為了這事,下邊人連著不眠不休了幾夜才將那裡面的東西給搬空,現又奉命將東西搬到此處,光是時間與人力,就耗費了不少。
薑素素這會子才幡然明白那日皇甫宴為何帶自己去了寢殿,亦知昨夜睡前他為何說了那樣的話,原來這一切,都早已在他的安排下井然有序的進行著。
“王妃?”奴才見她目光呆滯,不禁出聲詢問,目光是越來越敬畏。既王爺特意搬來王妃屋裡住,不正擺明了自己的態度?
“你們先搬進去吧。
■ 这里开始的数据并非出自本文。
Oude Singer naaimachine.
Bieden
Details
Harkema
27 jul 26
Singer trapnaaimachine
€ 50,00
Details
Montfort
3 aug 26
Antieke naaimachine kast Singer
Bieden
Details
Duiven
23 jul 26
”她指著屋子道,雙眸燦若星辰。
整整一個上午,這些人都忙進忙出的,原先還算寬敞的屋子經人這麽折騰,倒也變得滿滿當當,擁擠不少。有些殘舊的東西放不下,便給人都扔了出來,就這麽堆在院子裡,不久後也漸堆得有小山那麽高。
本以為東西搬完就算完,不料想下人們又將新家具給抬進屋裡,這會兒,她與允兒並一眾下人們連個落腳的地兒也沒了。
對此,奴才也是尷尬得很,忙著一個勁兒賠不是,“王妃,今日就勞煩您在院子裡歇著,王爺下的命令,小的們也不敢不好好按規矩辦事。”
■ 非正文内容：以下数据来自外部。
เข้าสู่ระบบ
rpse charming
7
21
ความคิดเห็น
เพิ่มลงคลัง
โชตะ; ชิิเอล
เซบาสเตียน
看著這些個人忙上忙下也是辛苦得不行,薑素素非但無責怪之意,反而命丫鬟去廚房提清熱解渴的糖水來分給奴才們喝。
直到太陽快落山了,東西才搬好。
夜裡躺在榻上,薑素素翻來覆去的依舊睡不著,正煩躁著,身後便傳來窸窸窣窣的聲響,下一刻,身側多了個人。一股寒氣和著他獨特的體香鑽入被中,正欲回頭時,腰間上多了雙有力的臂。
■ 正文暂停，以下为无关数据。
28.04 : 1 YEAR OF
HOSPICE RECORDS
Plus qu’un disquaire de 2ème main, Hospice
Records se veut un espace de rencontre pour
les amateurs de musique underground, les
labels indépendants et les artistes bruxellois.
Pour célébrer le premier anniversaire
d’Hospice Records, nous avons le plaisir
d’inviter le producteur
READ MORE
“為建個池子拆了寢殿,值得嗎?”薑素素縮在他溫暖堅實的胸脯前,感受著這人心臟的跳動。
那可是他的棲身之處,說拆就拆,當真是需要勇氣。
皇甫宴將她摟得更緊了,幽深墨色的瞳裡滿是笑意,“只不過是一個就寢的地方罷了,今後本王與你同住,豈不更好?”
聽著那處被他這麽一說,倒顯得不那麽重要似的,可她心裡清楚,他這般做法不過是讓自己高興。
越是想著他的動機,薑素素心裡就越是感動,感動得竟連聲兒也跟著身子一顫一顫的,“好是好,你那些妾們就得不到你的恩澤了。”她不是為那些個女人傷心,只是太過欣喜罷了。
“難道你想讓她們承寵?”皇甫宴抱怨似的道著,話中隱隱有戲謔的意味。薑素素身子一僵,抬手在他手背上輕輕捏著,撒嬌似的挪動著身子。
二人廝磨良久後才歇下,許是太疲乏的緣故,睡得都格外沉。
日子似流水般過著,自打他搬來與自己同吃同住後,府內人見她時的態度皆轉變得極大。薑素素總有種感覺,這些人都在刻意奉承自己,時間長了,她心中難免不舒服,當著他的面,又不好意思說出來。
總不能別人給了你恩寵,你還不知好歹的不要罷?
就在這種詭異的自相矛盾感於她心中作祟時,院子又開始進了一堆看似不相乾的人,他們來時,手中還拿著許多工具。
“王妃萬福,王爺昨兒個派小的們來修葺院子,若王妃今日無事的話,請移步旁殿休息。”來者與上回的是同個人。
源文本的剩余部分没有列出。